ACTION ITEM: In the entries that follow, find the line containing "Mar 03, 2026" and the line containing "melted ice water has nowhere to go except", then retype exactly the lines from the first through the second, pictures excluded.

DATASET:
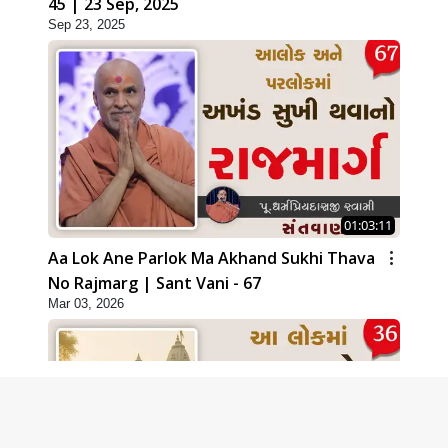
45 | 23 Sep, 2025
Sep 23, 2025
01:03:11
Aa Lok Ane Parlok Ma Akhand Sukhi Thava
No Rajmarg | Sant Vani - 67
Mar 03, 2026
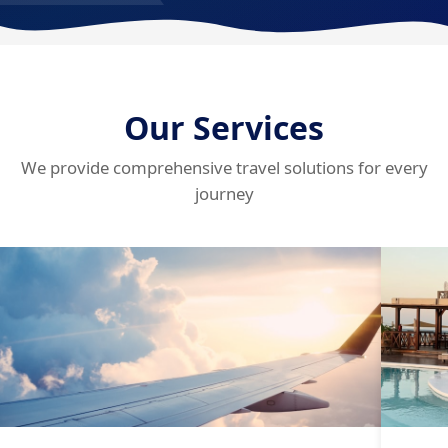
Our Services
We provide comprehensive travel solutions for every
journey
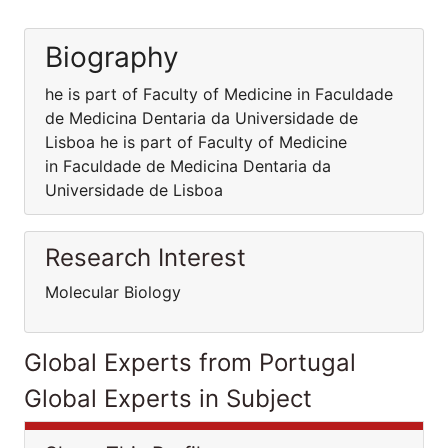
Biography
he is part of Faculty of Medicine in Faculdade
de Medicina Dentaria da Universidade de
Lisboa he is part of Faculty of Medicine
in Faculdade de Medicina Dentaria da
Universidade de Lisboa
Research Interest
Molecular Biology
Global Experts from Portugal
Global Experts in Subject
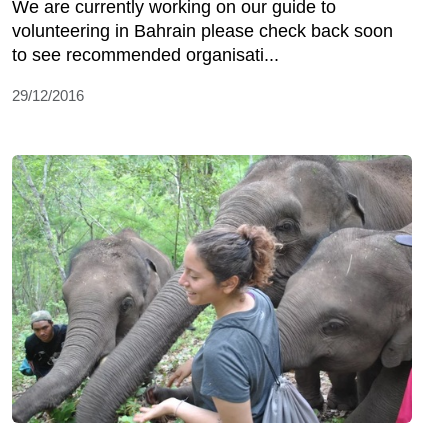
We are currently working on our guide to
volunteering in Bahrain please check back soon
to see recommended organisati...
29/12/2016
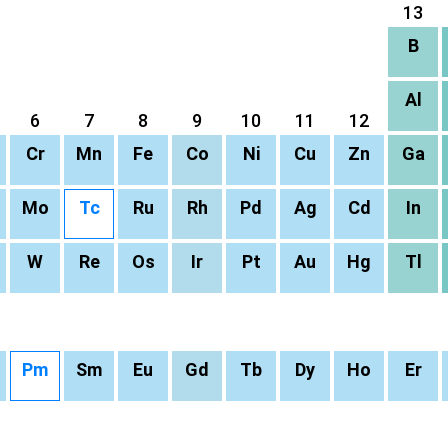
13
B
Al
6
7
8
9
10
11
12
Cr
Mn
Fe
Co
Ni
Cu
Zn
Ga
Mo
Tc
Ru
Rh
Pd
Ag
Cd
In
W
Re
Os
Ir
Pt
Au
Hg
Tl
Pm
Sm
Eu
Gd
Tb
Dy
Ho
Er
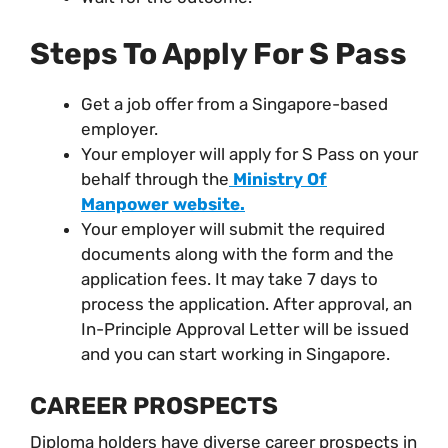
Steps To Apply For S Pass
Get a job offer from a Singapore-based
employer.
Your employer will apply for S Pass on your
behalf through the
Ministry Of
Manpower website.
Your employer will submit the required
documents along with the form and the
application fees. It may take 7 days to
process the application. After approval, an
In-Principle Approval Letter will be issued
and you can start working in Singapore.
CAREER PROSPECTS
Diploma holders have diverse career prospects in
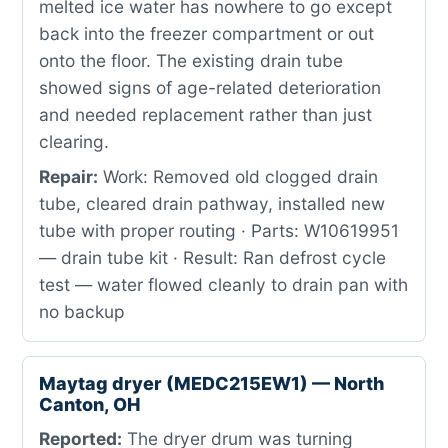
melted ice water has nowhere to go except
back into the freezer compartment or out
onto the floor. The existing drain tube
showed signs of age-related deterioration
and needed replacement rather than just
clearing.
Repair:
Work: Removed old clogged drain
tube, cleared drain pathway, installed new
tube with proper routing · Parts: W10619951
— drain tube kit · Result: Ran defrost cycle
test — water flowed cleanly to drain pan with
no backup
Maytag dryer (MEDC215EW1) — North
Canton, OH
Reported:
The dryer drum was turning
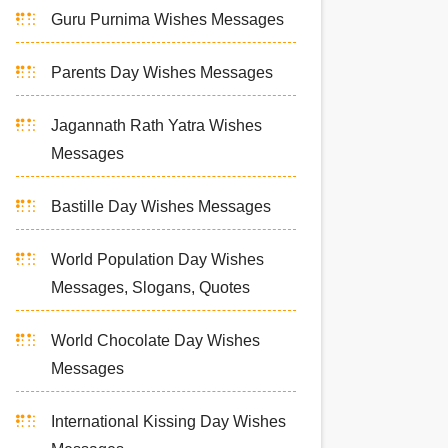
Guru Purnima Wishes Messages
Parents Day Wishes Messages
Jagannath Rath Yatra Wishes
Messages
Bastille Day Wishes Messages
World Population Day Wishes
Messages, Slogans, Quotes
World Chocolate Day Wishes
Messages
International Kissing Day Wishes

RESPONSE:
Mar 03, 2026
Our Services
We provide comprehensive travel solutions for every
journey
Biography
he is part of Faculty of Medicine in Faculdade
de Medicina Dentaria da Universidade de
Lisboa he is part of Faculty of Medicine
in Faculdade de Medicina Dentaria da
Universidade de Lisboa
Research Interest
Molecular Biology
Global Experts from Portugal
Global Experts in Subject
We are currently working on our guide to
volunteering in Bahrain please check back soon
to see recommended organisati...
29/12/2016
13
B
Al
6
7
8
9
10
11
12
Cr
Mn
Fe
Co
Ni
Cu
Zn
Ga
Mo
Tc
Ru
Rh
Pd
Ag
Cd
In
W
Re
Os
Ir
Pt
Au
Hg
Tl
Pm
Sm
Eu
Gd
Tb
Dy
Ho
Er
Steps To Apply For S Pass
Get a job offer from a Singapore-based
employer.
Your employer will apply for S Pass on your
behalf through the
Ministry Of
Manpower website.
Your employer will submit the required
documents along with the form and the
application fees. It may take 7 days to
process the application. After approval, an
In-Principle Approval Letter will be issued
and you can start working in Singapore.
CAREER PROSPECTS
Diploma holders have diverse career prospects in
melted ice water has nowhere to go except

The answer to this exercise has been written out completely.